Another method called new_tensor() can be used to create a copy of the tensor by providing the name of the tensor in the argument of the function. After that, simply call the name of the variable to print the copied tensor to confirm that the copy has been created successfully:

```
b = t.new_tensor(t)
b
```

**Method 4: Using clone().detach() Method**

The user can also use the clone().detach() method to create the copies of the tensors in PyTorch. The method first clones the tensor with the computation path and then detaches itself from the tensor. After that, simply print the copies tensor by calling the name of the variable as mentioned in the following code:

```
c = t.clone().detach()
c
```

**Note:** It is not generally recommended to use the clone().detach() method as the computational path is never going to be used which makes it less efficient. To get more efficient results use the following method instead:

**Method 5: Using detach().clone() Method**

The next method that is “**detach().clone()**” function is the reverse of the previous one as it first detaches itself from the object and then clones without copying the computation path. This makes it more reasonable because copying something that will never be used is just a waste of resources.
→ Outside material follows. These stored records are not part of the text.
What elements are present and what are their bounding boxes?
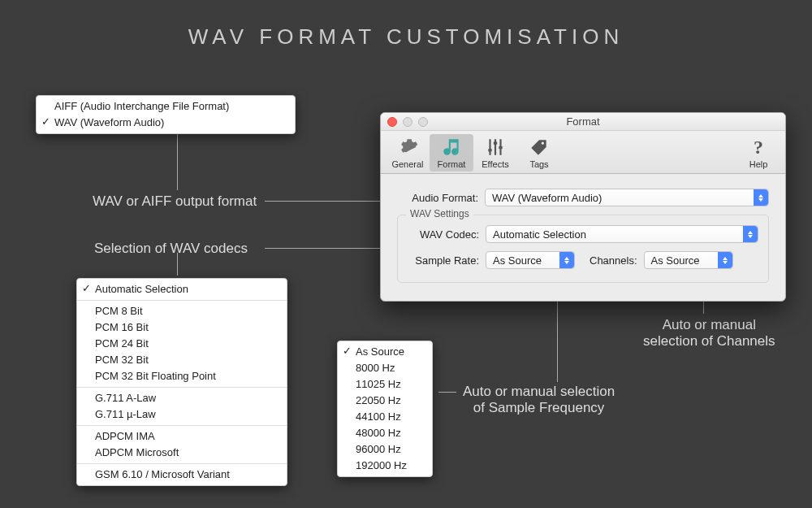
rate-option[interactable]: 96000 Hz	[338, 441, 432, 458]
page-title: WAV FORMAT CUSTOMISATION	[0, 0, 812, 50]
select-value: Automatic Selection	[493, 228, 586, 241]
codec-option[interactable]: PCM 32 Bit Floating Point	[77, 368, 287, 384]
connector-line	[265, 248, 395, 249]
menu-item-label: 192000 Hz	[356, 459, 407, 471]
menu-item-label: PCM 32 Bit Floating Point	[95, 370, 216, 382]
sample-rate-select[interactable]: As Source	[486, 251, 575, 269]
format-option-aiff[interactable]: AIFF (Audio Interchange File Format)	[37, 98, 295, 115]
menu-separator	[77, 300, 287, 301]
menu-item-label: ADPCM Microsoft	[95, 446, 179, 458]
codec-option[interactable]: PCM 24 Bit	[77, 336, 287, 352]
rate-option[interactable]: 192000 Hz	[338, 458, 432, 474]
codec-option[interactable]: ADPCM Microsoft	[77, 445, 287, 461]
select-value: As Source	[651, 254, 700, 267]
annotation-output-format: WAV or AIFF output format	[93, 193, 257, 210]
svg-text:?: ?	[754, 137, 763, 158]
panel-body: Audio Format: WAV (Waveform Audio) WAV S…	[381, 174, 785, 301]
tab-label: Format	[438, 159, 466, 169]
codec-option[interactable]: ✓Automatic Selection	[77, 281, 287, 297]
tab-tags[interactable]: Tags	[517, 134, 561, 172]
rate-option[interactable]: 44100 Hz	[338, 409, 432, 425]
codec-option[interactable]: ADPCM IMA	[77, 428, 287, 445]
connector-line	[438, 392, 456, 393]
wav-codec-select[interactable]: Automatic Selection	[486, 225, 758, 243]
channels-select[interactable]: As Source	[644, 251, 733, 269]
chevron-up-down-icon	[754, 189, 768, 206]
menu-item-label: G.711 A-Law	[95, 392, 156, 404]
help-icon: ?	[748, 137, 769, 158]
select-value: As Source	[493, 254, 542, 267]
svg-rect-4	[494, 142, 497, 145]
menu-item-label: 96000 Hz	[356, 443, 401, 455]
menu-item-label: 48000 Hz	[356, 427, 401, 439]
codec-popup-menu: ✓Automatic Selection PCM 8 Bit PCM 16 Bi…	[76, 278, 287, 486]
menu-item-label: PCM 32 Bit	[95, 354, 149, 366]
menu-item-label: As Source	[356, 345, 404, 358]
sample-rate-popup-menu: ✓As Source 8000 Hz 11025 Hz 22050 Hz 441…	[337, 341, 433, 477]
menu-separator	[77, 463, 287, 464]
tab-format[interactable]: Format	[430, 134, 473, 172]
menu-item-label: AIFF (Audio Interchange File Format)	[54, 100, 229, 112]
codec-option[interactable]: G.711 A-Law	[77, 390, 287, 406]
sample-rate-label: Sample Rate:	[408, 254, 486, 267]
menu-item-label: WAV (Waveform Audio)	[54, 116, 164, 128]
menu-item-label: G.711 µ-Law	[95, 408, 156, 420]
menu-item-label: PCM 24 Bit	[95, 337, 149, 350]
codec-option[interactable]: G.711 µ-Law	[77, 406, 287, 423]
annotation-channels: Auto or manual selection of Channels	[643, 317, 775, 350]
svg-rect-5	[499, 146, 502, 149]
codec-option[interactable]: GSM 6.10 / Microsoft Variant	[77, 467, 287, 483]
rate-option[interactable]: ✓As Source	[338, 344, 432, 360]
rate-option[interactable]: 22050 Hz	[338, 393, 432, 409]
codec-option[interactable]: PCM 8 Bit	[77, 303, 287, 319]
menu-item-label: 11025 Hz	[356, 378, 401, 390]
menu-item-label: 8000 Hz	[356, 362, 395, 374]
window-toolbar: General Format Effects Tags ? Help	[381, 131, 785, 174]
codec-option[interactable]: PCM 16 Bit	[77, 319, 287, 336]
rate-option[interactable]: 8000 Hz	[338, 360, 432, 376]
check-icon: ✓	[343, 344, 352, 358]
close-button[interactable]	[387, 117, 397, 127]
tag-icon	[529, 137, 550, 158]
music-note-icon	[441, 137, 462, 158]
menu-separator	[77, 425, 287, 426]
group-title: WAV Settings	[406, 208, 473, 219]
format-option-wav[interactable]: ✓WAV (Waveform Audio)	[37, 115, 295, 131]
tab-label: Effects	[482, 159, 508, 169]
chevron-up-down-icon	[743, 226, 758, 242]
menu-item-label: PCM 16 Bit	[95, 321, 149, 333]
zoom-button[interactable]	[418, 117, 428, 127]
tab-general[interactable]: General	[386, 134, 430, 172]
sliders-icon	[485, 137, 506, 158]
menu-item-label: PCM 8 Bit	[95, 305, 143, 317]
window-title: Format	[566, 115, 599, 128]
menu-item-label: GSM 6.10 / Microsoft Variant	[95, 468, 230, 480]
annotation-codecs: Selection of WAV codecs	[94, 241, 248, 257]
audio-format-select[interactable]: WAV (Waveform Audio)	[485, 189, 769, 206]
menu-separator	[77, 387, 287, 388]
help-label: Help	[749, 159, 768, 169]
menu-item-label: Automatic Selection	[95, 283, 188, 295]
connector-line	[177, 133, 178, 190]
rate-option[interactable]: 48000 Hz	[338, 425, 432, 441]
channels-label: Channels:	[590, 254, 637, 267]
check-icon: ✓	[41, 115, 50, 129]
wav-settings-group: WAV Settings WAV Codec: Automatic Select…	[397, 215, 769, 283]
minimize-button[interactable]	[403, 117, 412, 127]
help-button[interactable]: ? Help	[736, 134, 780, 172]
tab-label: General	[391, 159, 423, 169]
connector-line	[265, 201, 395, 202]
wav-codec-label: WAV Codec:	[408, 228, 486, 241]
menu-item-label: 22050 Hz	[356, 394, 401, 406]
tab-label: Tags	[529, 159, 548, 169]
tab-effects[interactable]: Effects	[473, 134, 517, 172]
chevron-up-down-icon	[718, 252, 732, 268]
codec-option[interactable]: PCM 32 Bit	[77, 352, 287, 368]
rate-option[interactable]: 11025 Hz	[338, 376, 432, 393]
audio-format-label: Audio Format:	[397, 192, 485, 204]
menu-item-label: ADPCM IMA	[95, 430, 155, 442]
gear-icon	[397, 137, 418, 158]
format-popup-menu: AIFF (Audio Interchange File Format) ✓WA…	[36, 95, 296, 134]
check-icon: ✓	[82, 281, 91, 296]
window-titlebar: Format	[381, 113, 785, 131]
Simply use the detach().clone() method with the name of the variable of the original tensor and store it as a new variable:

```
f = t.detach().clone()
f
```

**Method 6: Using empty_like().copy_() Method**

Another approach for creating a copy of the tensors in PyTorch is using the empty_like() method with the name of the variable as the argument of the function. It simply creates an empty tensor with the format of the existing one and then copies the data from the tensor to create a new one:

```
d = torch.empty_like(t).copy_(t)
d
```

**Method 7: Using tensor() Method**

Next, the tensor() method is the most simple method of creating a tensor if the data is already available in the form of a list, or tensor. It simply creates a copy of the tensor by calling the name of the variable in the argument and storing it in another variable:

```
e = torch.tensor(t)
e
```

**Method 8: Copying Data From One Tensor to Another**

Now, to the last approach that explains how to copy data from one tensor to another as the structure has been set. Create a tensor with zeros stored in the tensor using the torch.zeros() method and the structure in its argument. Create another tensor with different values with the dtype argument to specify the elements of the tensor in the 8-bit unsigned integers. Create the third tensor with the values 7 and 9 in the floating data type:

```
x = torch.zeros(5)
y = torch.tensor(tuple((0,1,0,1,0)),dtype=torch.bool)
z= torch.tensor([7.,9.])
```

The following code prints the size of the tensor using its indexes as the tensor “**y**” only contains two non-zero elements:

`print(x[y].size())`

Executing the above code returns the size 2 as displayed in the screenshot below:

Now, simply assign the values stored in the third (“**z**”) tensor to the tensor “**a**” where the values of tensor “**b**” are non-zero:

`x[y]=z`

Print the values of the updated tensor after copying the values of the third tensor in the specified positions of the first one. The updated tensor contains values like 7 and 9 at the positions of 1 in the second tensor like [0, 7, 0, 9, 0]:

`print(x)`

Display the values stored in the second tensor in the format of a boolean datatype where 0 assumes **false** and 1 is replaced with **true**:

`print(y)`

That’s all about the process of copying a tensor in PyTorch using multiple methods

**Conclusion**

To copy a tensor in PyTorch, the framework provides multiple methods like clone(), deepcopy(), new_tensor(), clone().detach(), detach().clone(), empty_like().copy_(), and tensor(). Each of these methods works differently, however, their results are almost the same as they are used to copy the tensors using the torch framework. The user can also copy the data from one tensor to another using the indexing approach. This guide has elaborated on how to copy a tensor in PyTorch using all the above-mentioned methods.